Öğrencilerin cebirsel düşünme düzeyleri cinsiyete göre incelenmiştir. Hem kız hem erkek öğrencilerin düzey 0 ile düzey 1 seviyesinde yığılma yaşandığı görülmektedir. Düzey 3 seviyesinde erkek öğrencilerin sayısı fazlayken düzey 4 seviyesinde kız öğrencilerin sayısı daha fazladır. Cinsiyete göre öğrencilerin cebirsel düşünme düzeyleri arasında anlamlı bir farklılığın olup olmadığını incelemek amacıyla bağımsız örneklem t testi yapılmıştır. Analiz sonucunda öğrencilerin cebirsel düşünme düzeyleri dağılımı ile cinsiyet arasında anlamlı bir farklılık olduğu görülmüştür. Elde edilen bu bulgu literatürde yer alan çalışmalarla çelişmektedir (Çağdaşer, 2008; Oral vd., 2013; Sayı, 2018; Yaprak Ceyhan, 2012; Yenilmez ve Teke, 2008). Bu çalışmalara göre cebirsel düşünme düzeyi ile cinsiyet arasında anlamlı bir ilişki bulunmamıştır. Bunun yanı sıra 2012 PISA Matematik Testi sonuçlarının cinsiyete göre farklılaşması incelendiğinde kız ve erkek öğrenciler arasında istatistiksel olarak anlamlı bir fark görülmüştür. Erkek katılımcıların kız katılımcılardan daha başarılı olduğu görülmüştür (Türkan, Üner ve Alcı, 2015).

Sayı hissinde olduğu gibi cebirsel düşünme de belirli öğrenme ortamları ile geliştirilebilmektedir. Bu sebeple her iki test için de ulaşılan bu sonuçların örneklemin özelliğine bağlı olarak değişebileceği düşünülmektedir.

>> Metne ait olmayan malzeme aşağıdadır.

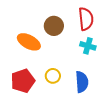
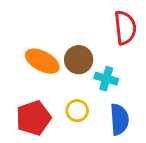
brown circle: (54, 26) -> (79, 60), moved
cyan cross: (88, 46) -> (106, 79), moved

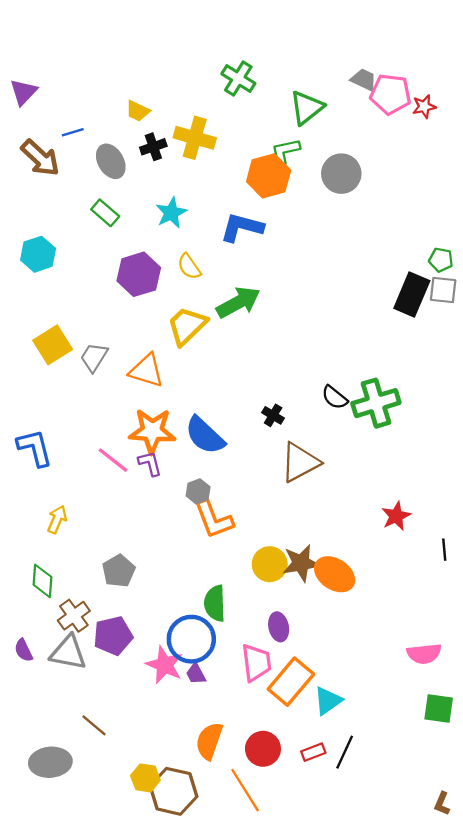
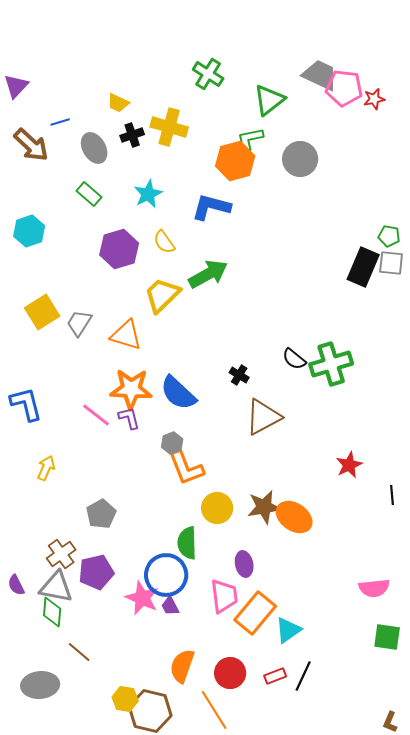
gray trapezoid: (364, 80) -> (320, 75), size x1.5
yellow circle: (270, 564) -> (217, 508), moved
green diamond: (43, 581) -> (52, 612), moved

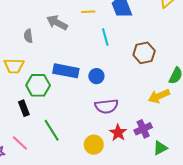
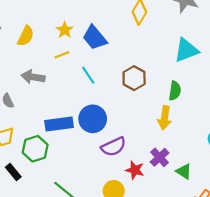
blue circle: (96, 76) -> (93, 119), size x1.6
yellow arrow: (159, 96) -> (165, 118), turned -40
black rectangle: (24, 108) -> (13, 172), moved
green triangle: (160, 148) -> (184, 171), turned -42

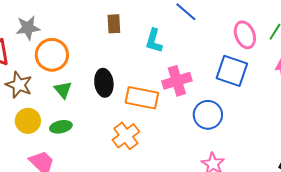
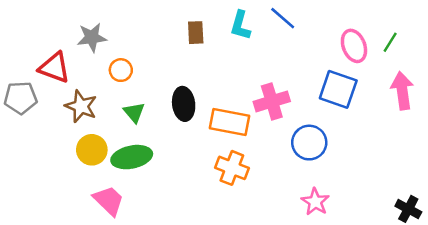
cyan L-shape: (154, 41) -> (240, 25), moved
orange circle: (52, 55) -> (121, 70), size x0.6
green ellipse: (61, 127) -> (132, 157), size x1.5
orange cross: (126, 136) -> (232, 168), moved, turned -32

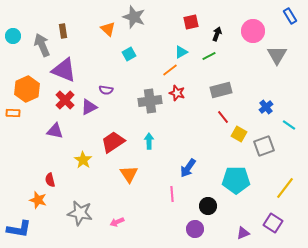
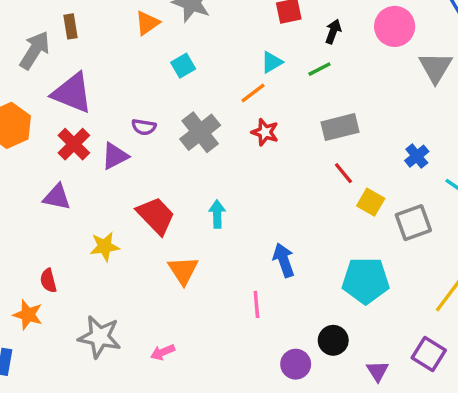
orange triangle: (108, 29) -> (147, 23), turned 42
gray arrow: (42, 45) -> (35, 50), turned 55
gray cross: (150, 101) -> (200, 132), moved, turned -30
red trapezoid: (113, 142) -> (156, 216), turned 80
yellow star: (83, 160) -> (105, 246), turned 30
blue arrow: (188, 168) -> (284, 260), turned 126
black circle: (208, 206) -> (333, 340), moved
purple triangle: (243, 233) -> (378, 371), turned -40

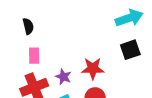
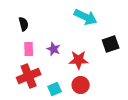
cyan arrow: (129, 18) -> (86, 17), moved, turned 45
purple star: (63, 77) -> (54, 49), moved

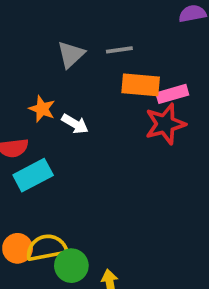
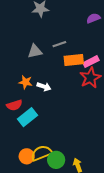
gray triangle: (71, 54) -> (35, 51), turned 42

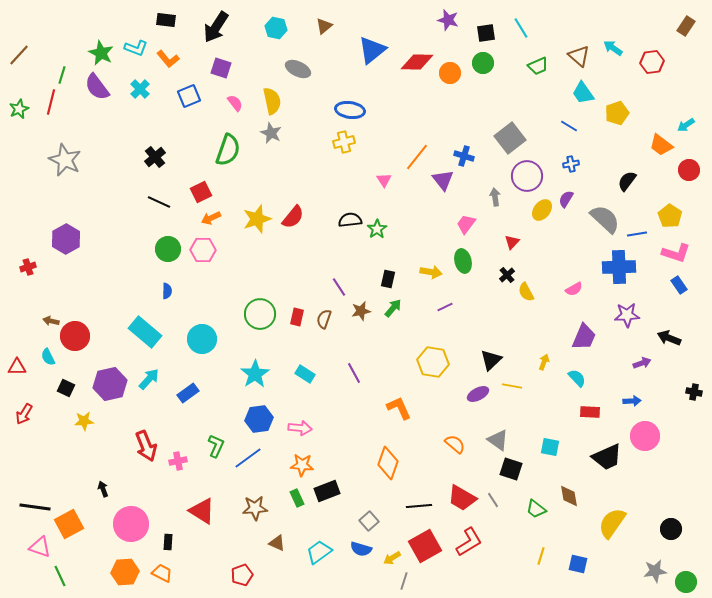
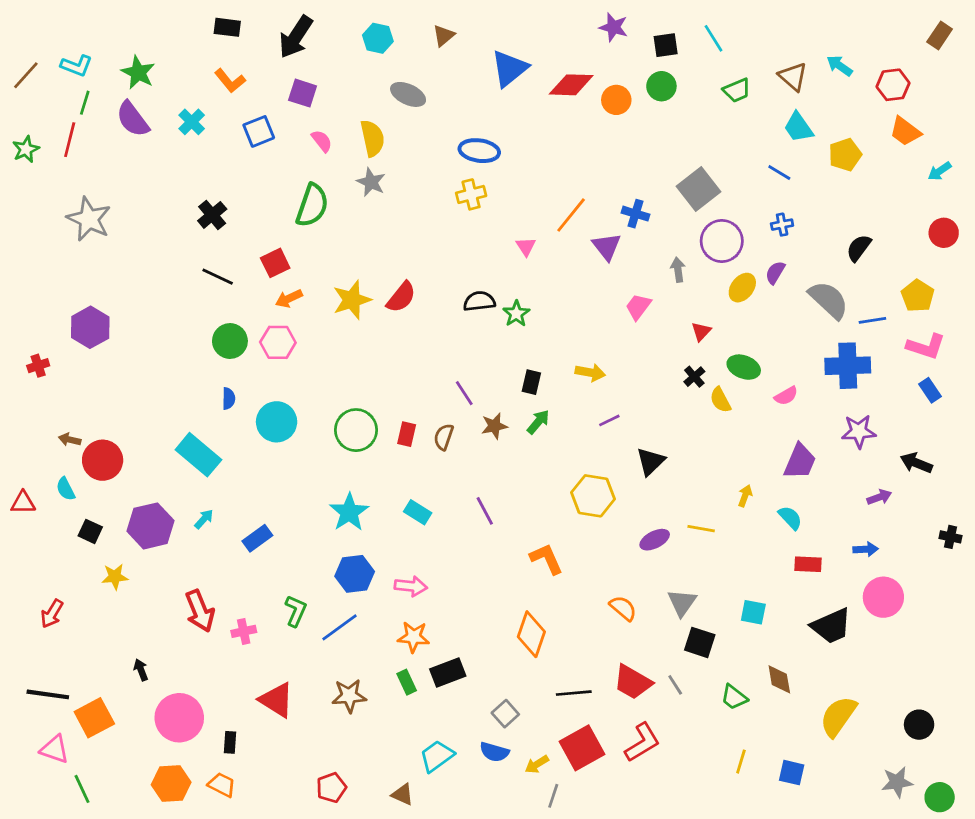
cyan L-shape: (136, 48) -> (77, 66), moved
orange trapezoid: (661, 145) -> (905, 131), moved
green ellipse: (463, 261) -> (744, 367), moved, turned -55
cyan circle: (202, 339) -> (277, 422), moved
black triangle: (491, 360) -> (651, 462), moved
cyan arrow: (149, 379) -> (204, 519), size x0.7
red arrow: (24, 414) -> (52, 614), moved
gray triangle: (498, 440) -> (682, 603), turned 30
brown triangle: (277, 543) -> (403, 794), moved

Çalışma kapsamında araştırılan en temel problem olan üçüncü alt problem kapsamında sayı hissi ile cebirsel düşünme arasında ilişki olup olmadığı incelenmiştir. Öğrencilerin sayı hissi ile cebirsel düşünme düzeylerini karşılaştırmak için korelasyon hesaplaması yapılmıştır. Öğrencilerin Cebirsel Düşünme Düzeyleri ile Sayı Hissi Testinden aldıkları puanlar arasındaki Pearson korelasyon analizi sonucunda öğrencilerin sayı hissi ile cebirsel düşünme düzeyleri arasında arasında pozitif yönde güçlü düzeyde anlamlı bir ilişki olduğu görülmüştür. Bu sonuç cebirsel düşünme becerisi ile sayı hissinin birbirine yakın beceriler olduğunu ve birbirinden bağımsız olmadığını göstermektedir. Örneğin cebirsel düşünme testinin 6, 17, 18, 20. soruları incelendiğinde sayı hissi kullanımı gerektiren sorular olduğu görülmüştür. Bunun yanı sıra sayı hissi ile cebirsel düşünme arasında paylaşılan ortak varyansın %49 olduğu görülmüştür. Yani cebirsel düşünmeye ilişkin toplam varyansın %49’unun sayı hissi ile açıklanabildiği söylenilebilir. O halde cebirsel düşünmedeki varyansın %51’i açıklanamamıştır. Cebirsel düşünme açısından bu %51’lik kısmı açıklayan başka değişken veya değişkenler söz konusudur. Regresyon katsayılarının anlamlılığına ilişkin t testi sonuçlarına göre sayı hissinin cebirsel düşünmenin anlamlı bir yordayıcısı olduğu söylenebilir. Bunun yanı sıra sayı hissinde meydana gelen 1 birimlik değişimin cebirsel düşünmede 0,34’lük bir değişime sebep olacaktır.